Instructions to follow:
Within the listing below, how many lines hold "open"? Reply with that number and no other text.

#### Provided data ####

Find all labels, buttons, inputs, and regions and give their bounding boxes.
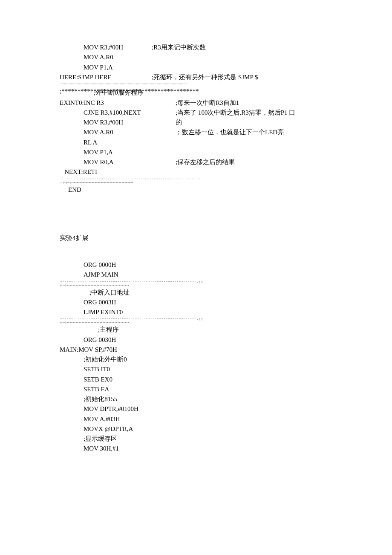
code-text: ORG 0003H [84,298,116,307]
code-text: SETB EA [84,384,109,394]
separator-line: ;'' '' '' '' '' '' '' '' '' '' '' '' '' … [60,281,332,283]
code-line: MOV 30H,#1 [60,444,332,454]
code-line: ORG 0000H [60,260,332,270]
code-block-1: MOV R3,#00H ;R3用来记中断次数 MOV A,R0 MOV P1,A… [60,43,332,195]
code-line: ;初始化外中断0 [60,355,332,364]
code-comment: ;保存左移之后的结果 [176,157,235,167]
code-line: MOV A,#03H [60,414,332,424]
code-text: MOV A,R0 [84,52,152,62]
code-line: ORG 0003H [60,298,332,307]
code-block-2: 实验4扩展 ORG 0000H AJMP MAIN ;'' '' '' '' '… [60,233,332,454]
code-line: MOV R3,#00H 的 [60,118,332,127]
code-line: SETB EX0 [60,375,332,384]
code-text: MOV R3,#00H [84,43,152,52]
code-line: ;初始化8155 [60,394,332,404]
code-line: SETB EA [60,384,332,394]
code-text: MOV A,R0 [84,127,176,137]
header-text: ;主程序 [98,325,119,335]
code-comment: 的 [176,118,182,127]
header-text: ;中断入口地址 [89,288,130,298]
code-text: MAIN:MOV SP,#70H [60,345,117,355]
code-line: MOV P1,A [60,147,332,157]
code-text: CJNE R3,#100,NEXT [84,108,176,118]
code-text: LJMP EXINT0 [84,307,123,317]
section-header: ;主程序 [60,325,332,335]
separator-line: 个*个*************************************… [60,284,332,287]
code-text: ORG 0000H [84,260,116,270]
code-line: NEXT:RETI [60,167,332,177]
separator-line: ''''''''''''''''''''''''''''''''''''''''… [60,83,332,86]
code-text: MOV R0,A [84,157,176,167]
code-text: MOVX @DPTR,A [84,424,133,434]
code-comment: ;R3用来记中断次数 [152,43,206,52]
section-title: 实验4扩展 [60,233,332,243]
code-text: MOV P1,A [84,63,152,72]
code-text: MOV DPTR,#0100H [84,404,138,414]
code-text: ;显示缓存区 [84,434,117,444]
code-text: ;初始化外中断0 [84,355,127,364]
code-comment: ;当来了 100次中断之后,R3清零，然后P1 口 [176,108,295,118]
code-text: ORG 0030H [84,335,116,345]
code-line: MOV R3,#00H ;R3用来记中断次数 [60,43,332,52]
code-text: SETB IT0 [84,364,110,374]
code-text: HERE:SJMP HERE [60,72,152,82]
code-line: RL A [60,138,332,147]
code-text: NEXT:RETI [60,167,97,177]
separator-line: ; •个个*个*********************************… [60,182,332,184]
code-text: MOV 30H,#1 [84,444,119,454]
code-line: SETB IT0 [60,364,332,374]
code-text: AJMP MAIN [84,270,118,280]
code-line: MOV A,R0 ；数左移一位，也就是让下一个LED亮 [60,127,332,137]
code-text: MOV R3,#00H [84,118,176,127]
code-text: RL A [84,138,176,147]
header-text: ;外中断0服务程序 [64,89,144,96]
section-gap [60,195,332,233]
code-line: HERE:SJMP HERE ;死循环，还有另外一种形式是 SJMP $ [60,72,332,82]
code-text: MOV P1,A [84,147,176,157]
separator-line: 个*个*************************************… [60,321,332,324]
section-header: ;中断入口地址 [60,288,332,298]
code-text: END [68,185,81,195]
code-line: ORG 0030H [60,335,332,345]
code-line: MOV DPTR,#0100H [60,404,332,414]
code-comment: ;死循环，还有另外一种形式是 SJMP $ [152,72,258,82]
code-comment: ;每来一次中断R3自加1 [176,98,239,108]
code-line: MOV P1,A [60,63,332,72]
separator-line: '' '' '' '' '' '' '' '' '' '' '' '' '' '… [60,178,332,181]
code-line: AJMP MAIN [60,270,332,280]
code-line: MOVX @DPTR,A [60,424,332,434]
code-line: ;显示缓存区 [60,434,332,444]
separator-line: ;'' '' '' '' '' '' '' '' '' '' '' '' '' … [60,318,332,321]
code-text: SETB EX0 [84,375,112,384]
code-line: EXINT0:INC R3 ;每来一次中断R3自加1 [60,98,332,108]
code-line: LJMP EXINT0 [60,307,332,317]
gap [60,243,332,260]
code-line: MOV R0,A ;保存左移之后的结果 [60,157,332,167]
document-page: MOV R3,#00H ;R3用来记中断次数 MOV A,R0 MOV P1,A… [0,0,392,555]
code-text: MOV A,#03H [84,414,120,424]
code-line: END [60,185,332,195]
code-comment: ；数左移一位，也就是让下一个LED亮 [176,127,284,137]
code-line: MOV A,R0 [60,52,332,62]
code-line: CJNE R3,#100,NEXT ;当来了 100次中断之后,R3清零，然后P… [60,108,332,118]
code-text: ;初始化8155 [84,394,117,404]
code-line: MAIN:MOV SP,#70H [60,345,332,355]
code-text: EXINT0:INC R3 [60,98,176,108]
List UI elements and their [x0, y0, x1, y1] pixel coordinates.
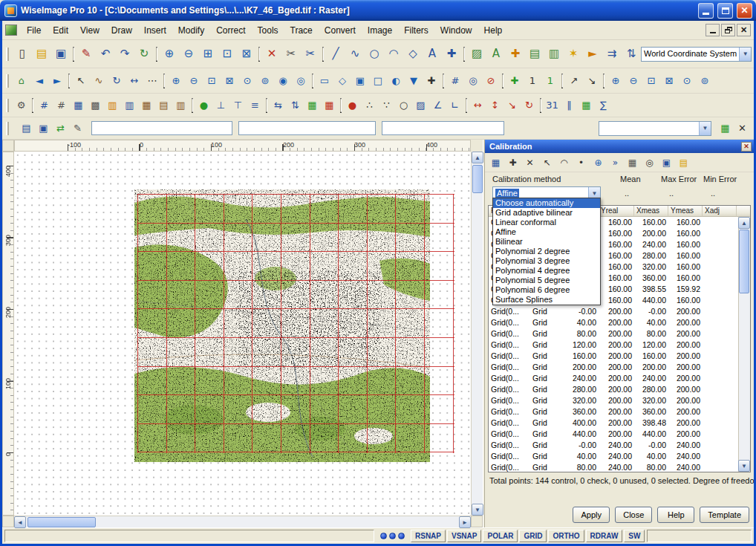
cursor-se[interactable]: ↘ — [583, 72, 601, 89]
zoom-extents-tool[interactable]: ⊠ — [221, 72, 238, 89]
menu-draw[interactable]: Draw — [105, 23, 138, 38]
coordinate-system-combo[interactable]: World Coordinate System ▼ — [641, 47, 752, 62]
add-entity[interactable]: ✚ — [506, 45, 525, 64]
table-row[interactable]: Grid(0...Grid360.00200.00360.00200.00 — [489, 406, 738, 417]
mdi-close-button[interactable]: ✕ — [737, 24, 751, 36]
zoom-object[interactable]: ⊙ — [238, 72, 256, 89]
dropdown-item[interactable]: Linear conformal — [493, 218, 600, 227]
zoom-raster-in[interactable]: ⊕ — [607, 72, 625, 89]
invert-selection[interactable]: ◐ — [387, 72, 405, 89]
dropdown-item[interactable]: Polynomial 3 degree — [493, 256, 600, 266]
redline-pen[interactable]: ✎ — [76, 45, 96, 64]
documents[interactable]: ▣ — [35, 120, 52, 137]
canvas-horizontal-scrollbar[interactable]: ◄ ► — [14, 516, 471, 527]
select-rectangle[interactable]: ▭ — [316, 72, 333, 89]
marker-green[interactable]: ● — [195, 97, 212, 114]
table-row[interactable]: Grid(0...Grid280.00200.00280.00200.00 — [489, 384, 738, 395]
table-row[interactable]: Grid(0...Grid40.00240.0040.00240.00 — [489, 451, 738, 462]
apply-button[interactable]: Apply — [573, 507, 610, 523]
toolbar-grip[interactable] — [6, 122, 9, 135]
scroll-left-icon[interactable]: ◄ — [14, 516, 26, 528]
menu-filters[interactable]: Filters — [398, 23, 434, 38]
zoom-out-tool[interactable]: ⊖ — [185, 72, 203, 89]
zoom-window-tool[interactable]: ⊡ — [203, 72, 221, 89]
table-header-cell[interactable]: Xmeas — [634, 206, 668, 217]
menu-tools[interactable]: Tools — [252, 23, 284, 38]
next-point[interactable]: » — [607, 155, 623, 170]
database-export[interactable]: ▥ — [104, 97, 121, 114]
table-row[interactable]: Grid(0...Grid-0.00200.00-0.00200.00 — [489, 306, 738, 317]
point-dot[interactable]: • — [573, 155, 589, 170]
annotate[interactable]: ✎ — [69, 120, 86, 137]
cut[interactable]: ✂ — [281, 45, 301, 64]
zoom-out[interactable]: ⊖ — [179, 45, 198, 64]
statistics[interactable]: ∑ — [595, 97, 612, 114]
grid-view[interactable]: ▦ — [70, 97, 87, 114]
draw-circle[interactable]: ○ — [365, 45, 384, 64]
more-view-tools[interactable]: ⋯ — [143, 72, 161, 89]
table-row[interactable]: Grid(0...Grid440.00200.00440.00200.00 — [489, 429, 738, 440]
table-a[interactable]: ▦ — [138, 97, 155, 114]
rotate-view[interactable]: ↻ — [108, 72, 126, 89]
delete-object[interactable]: ✕ — [262, 45, 281, 64]
zoom-extents[interactable]: ⊠ — [237, 45, 256, 64]
pick-first-green[interactable]: 1 — [541, 72, 559, 89]
grid-remove[interactable]: ▦ — [321, 97, 338, 114]
zoom-actual[interactable]: ⊞ — [198, 45, 218, 64]
title-bar[interactable]: WiseImage Pro 10 - [C:\Documents and Set… — [0, 0, 756, 21]
draw-text[interactable]: A — [423, 45, 442, 64]
zoom-in[interactable]: ⊕ — [160, 45, 179, 64]
crop[interactable]: ✂ — [301, 45, 320, 64]
menu-view[interactable]: View — [74, 23, 105, 38]
toggle-sw[interactable]: SW — [624, 530, 645, 542]
settings[interactable]: ⚙ — [13, 97, 30, 114]
dropdown-item[interactable]: Affine — [493, 227, 600, 237]
selection-filter[interactable]: ▼ — [405, 72, 423, 89]
zoom-raster-all[interactable]: ⊚ — [696, 72, 714, 89]
toggle-rdraw[interactable]: RDRAW — [586, 530, 623, 542]
node-points[interactable]: ∵ — [378, 97, 395, 114]
open-file[interactable]: ▤ — [32, 45, 51, 64]
snap-grid-b[interactable]: # — [53, 97, 70, 114]
close-button[interactable]: Close — [615, 507, 652, 523]
layers[interactable]: ▤ — [18, 120, 35, 137]
template-button[interactable]: Template — [700, 507, 749, 523]
pick-add[interactable]: ✚ — [423, 72, 440, 89]
zoom-selected[interactable]: ◉ — [274, 72, 292, 89]
scroll-right-icon[interactable]: ► — [459, 516, 471, 528]
redo[interactable]: ↷ — [115, 45, 134, 64]
table-header-cell[interactable]: Yreal — [599, 206, 634, 217]
table-row[interactable]: Grid(0...Grid400.00200.00398.48200.00 — [489, 417, 738, 429]
lasso-select[interactable]: ∿ — [90, 72, 108, 89]
table-b[interactable]: ▤ — [155, 97, 172, 114]
select-polygon[interactable]: ◇ — [333, 72, 351, 89]
refresh-link[interactable]: ⇄ — [52, 120, 69, 137]
scroll-thumb[interactable] — [739, 230, 749, 293]
dropdown-item[interactable]: Bilinear — [493, 237, 600, 247]
align-top[interactable]: ⊤ — [229, 97, 247, 114]
toggle-rsnap[interactable]: RSNAP — [411, 530, 446, 542]
scale-object[interactable]: ↘ — [504, 97, 521, 114]
raster-canvas[interactable] — [14, 152, 471, 516]
menu-window[interactable]: Window — [434, 23, 478, 38]
add-point[interactable]: ✚ — [505, 155, 521, 170]
table-row[interactable]: Grid(0...Grid320.00200.00320.00200.00 — [489, 395, 738, 406]
calibration-panel-titlebar[interactable]: Calibration ✕ — [485, 140, 754, 153]
move-point[interactable]: ↖ — [539, 155, 555, 170]
table-header-cell[interactable]: Xadj — [703, 206, 737, 217]
pick-first[interactable]: 1 — [524, 72, 541, 89]
dropdown-item[interactable]: Polynomial 6 degree — [493, 285, 600, 295]
scroll-thumb[interactable] — [27, 517, 96, 527]
load-points[interactable]: ▤ — [676, 155, 691, 170]
add-vertex[interactable]: ✚ — [506, 72, 524, 89]
find-point[interactable]: ◎ — [642, 155, 657, 170]
zoom-raster-window[interactable]: ⊡ — [642, 72, 660, 89]
menu-convert[interactable]: Convert — [319, 23, 362, 38]
select-all[interactable]: ▣ — [351, 72, 369, 89]
grid-add[interactable]: ▦ — [304, 97, 321, 114]
scatter-points[interactable]: ∴ — [361, 97, 378, 114]
close-button[interactable]: ✕ — [737, 3, 752, 19]
view-next[interactable]: ► — [48, 72, 66, 89]
zoom-raster-out[interactable]: ⊖ — [625, 72, 642, 89]
right-angle[interactable]: ∟ — [446, 97, 463, 114]
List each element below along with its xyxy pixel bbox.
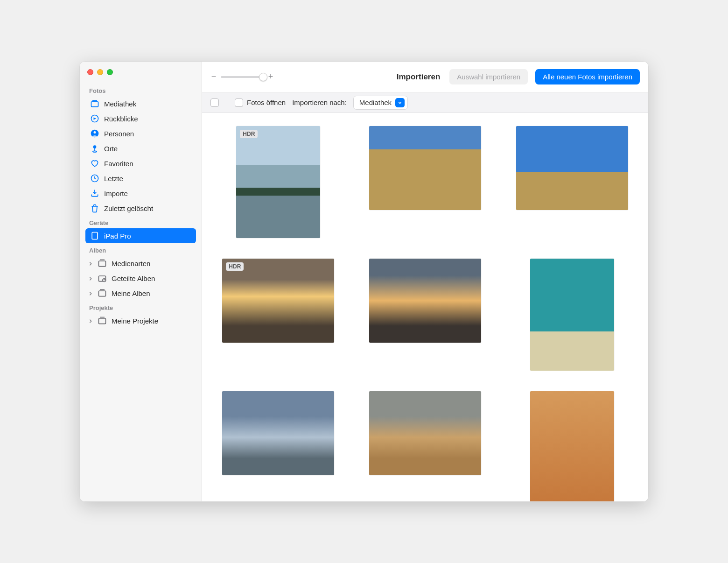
photo-stack-icon <box>90 99 99 108</box>
svg-point-11 <box>104 279 105 280</box>
svg-rect-12 <box>99 291 106 296</box>
main-content: − + Importieren Auswahl importieren Alle… <box>202 62 648 501</box>
chevron-right-icon <box>88 274 94 282</box>
photo-thumbnail[interactable] <box>530 259 614 371</box>
chevron-right-icon <box>88 289 94 297</box>
open-photos-option[interactable]: Fotos öffnen <box>235 99 286 107</box>
chevron-right-icon <box>88 260 94 267</box>
sidebar-item-memories[interactable]: Rückblicke <box>85 111 196 126</box>
map-pin-icon <box>90 144 99 153</box>
sidebar-section-photos: Fotos <box>85 84 196 96</box>
minimize-window-button[interactable] <box>97 69 103 75</box>
import-destination-select[interactable]: Mediathek <box>353 96 408 110</box>
svg-rect-8 <box>99 261 106 267</box>
sidebar-item-trash[interactable]: Zuletzt gelöscht <box>85 201 196 216</box>
import-all-button[interactable]: Alle neuen Fotos importieren <box>535 69 640 84</box>
sidebar-section-devices: Geräte <box>85 216 196 228</box>
sidebar-item-recent[interactable]: Letzte <box>85 171 196 186</box>
photo-thumbnail[interactable] <box>369 126 481 210</box>
sidebar-item-favorites[interactable]: Favoriten <box>85 156 196 171</box>
sidebar-item-label: Medienarten <box>112 260 150 267</box>
zoom-control[interactable]: − + <box>210 72 274 82</box>
chevron-down-icon <box>395 98 405 107</box>
sidebar-item-shared[interactable]: Geteilte Alben <box>85 271 196 286</box>
zoom-slider-knob[interactable] <box>259 73 267 81</box>
heart-icon <box>90 159 99 168</box>
open-photos-label: Fotos öffnen <box>247 99 286 106</box>
select-all-checkbox[interactable] <box>210 99 219 107</box>
chevron-right-icon <box>88 317 94 325</box>
svg-point-10 <box>103 279 106 282</box>
sidebar-item-label: Mediathek <box>104 100 136 108</box>
svg-rect-13 <box>99 318 106 324</box>
hdr-badge: HDR <box>226 262 244 271</box>
sidebar-section-projects: Projekte <box>85 301 196 313</box>
sidebar-item-myalbums[interactable]: Meine Alben <box>85 286 196 301</box>
sidebar-item-places[interactable]: Orte <box>85 141 196 156</box>
photo-thumbnail[interactable] <box>516 126 628 210</box>
person-circle-icon <box>90 129 99 138</box>
zoom-in-icon[interactable]: + <box>267 72 274 82</box>
thumbnail-grid: HDRHDR <box>211 126 639 501</box>
window-controls <box>85 68 196 84</box>
import-destination-value: Mediathek <box>359 99 392 106</box>
sidebar-section-albums: Alben <box>85 243 196 256</box>
sidebar-item-label: Favoriten <box>104 160 133 168</box>
album-icon <box>98 289 107 298</box>
svg-point-4 <box>93 145 97 148</box>
svg-point-5 <box>93 151 97 152</box>
album-icon <box>98 316 107 325</box>
sidebar-item-label: iPad Pro <box>104 232 131 240</box>
photo-thumbnail[interactable]: HDR <box>222 259 334 343</box>
sidebar-item-label: Personen <box>104 130 134 138</box>
hdr-badge: HDR <box>240 130 258 138</box>
sidebar-item-label: Letzte <box>104 175 123 183</box>
zoom-out-icon[interactable]: − <box>210 72 217 82</box>
ipad-icon <box>90 231 99 240</box>
import-selection-button[interactable]: Auswahl importieren <box>449 69 528 84</box>
sidebar-item-label: Meine Projekte <box>112 317 158 325</box>
trash-icon <box>90 204 99 213</box>
open-photos-checkbox[interactable] <box>235 99 243 107</box>
sidebar-item-label: Orte <box>104 145 118 153</box>
svg-point-3 <box>94 131 96 134</box>
toolbar: − + Importieren Auswahl importieren Alle… <box>202 62 648 92</box>
sidebar-item-label: Rückblicke <box>104 115 138 123</box>
sidebar-item-label: Meine Alben <box>112 289 150 297</box>
download-icon <box>90 189 99 198</box>
import-to-label: Importieren nach: <box>292 99 347 106</box>
photo-thumbnail[interactable] <box>222 391 334 475</box>
photo-thumbnail[interactable] <box>369 391 481 475</box>
sidebar-item-people[interactable]: Personen <box>85 126 196 141</box>
photo-thumbnail[interactable] <box>530 391 614 501</box>
sidebar-item-ipad[interactable]: iPad Pro <box>85 228 196 243</box>
album-icon <box>98 259 107 268</box>
app-window: Fotos Mediathek Rückblicke Personen Orte <box>79 61 649 502</box>
sidebar-item-mediatypes[interactable]: Medienarten <box>85 256 196 271</box>
sidebar-item-label: Importe <box>104 190 128 197</box>
fullscreen-window-button[interactable] <box>107 69 113 75</box>
svg-rect-7 <box>92 232 98 239</box>
sidebar-item-label: Geteilte Alben <box>112 274 155 282</box>
sidebar-item-myprojects[interactable]: Meine Projekte <box>85 313 196 328</box>
zoom-slider[interactable] <box>221 76 264 78</box>
photo-thumbnail[interactable] <box>369 259 481 343</box>
photo-thumbnail[interactable]: HDR <box>236 126 320 238</box>
sidebar-item-label: Zuletzt gelöscht <box>104 204 153 212</box>
svg-rect-0 <box>91 102 98 107</box>
close-window-button[interactable] <box>87 69 93 75</box>
sidebar-item-imports[interactable]: Importe <box>85 186 196 201</box>
memories-icon <box>90 114 99 123</box>
sidebar-item-library[interactable]: Mediathek <box>85 96 196 111</box>
thumbnail-grid-scroll[interactable]: HDRHDR <box>202 113 648 501</box>
sidebar: Fotos Mediathek Rückblicke Personen Orte <box>80 62 202 501</box>
clock-icon <box>90 174 99 183</box>
shared-album-icon <box>98 274 107 283</box>
options-bar: Fotos öffnen Importieren nach: Mediathek <box>202 92 648 113</box>
page-title: Importieren <box>397 72 441 82</box>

####

Task result:
4